=== Section Start ===

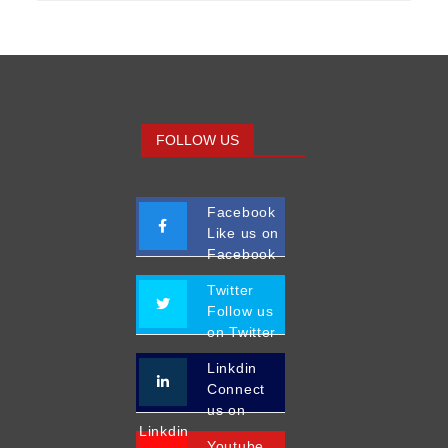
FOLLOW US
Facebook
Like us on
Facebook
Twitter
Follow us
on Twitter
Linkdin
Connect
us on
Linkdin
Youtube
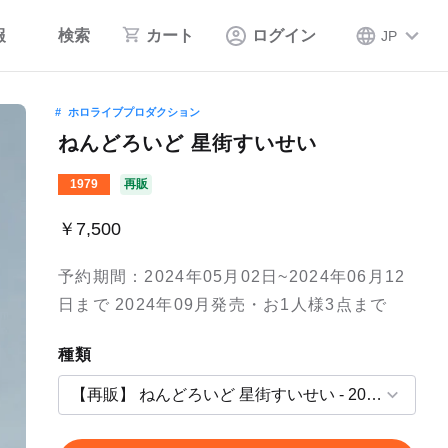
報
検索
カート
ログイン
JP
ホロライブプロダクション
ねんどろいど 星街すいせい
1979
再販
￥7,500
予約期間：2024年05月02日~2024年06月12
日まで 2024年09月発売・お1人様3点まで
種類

=== Section End ===
=== Section Start ===

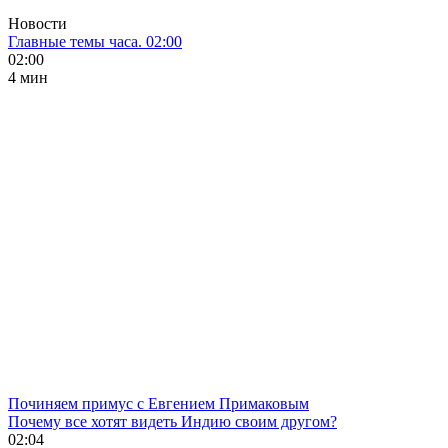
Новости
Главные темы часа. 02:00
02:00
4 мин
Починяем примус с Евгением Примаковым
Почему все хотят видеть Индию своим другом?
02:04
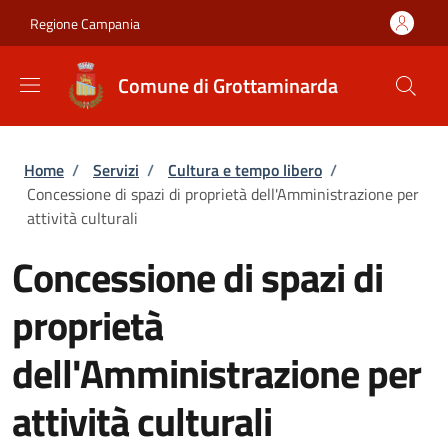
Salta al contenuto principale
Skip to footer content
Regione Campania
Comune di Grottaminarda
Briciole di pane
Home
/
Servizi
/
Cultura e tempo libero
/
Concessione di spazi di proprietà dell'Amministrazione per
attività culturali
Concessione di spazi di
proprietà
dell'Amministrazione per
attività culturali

=== Section End ===

**WHAT NEEDS TO BE DONE**
Report how many lines of the records hold the word "dell", and supply no other text.

**RESULT**
2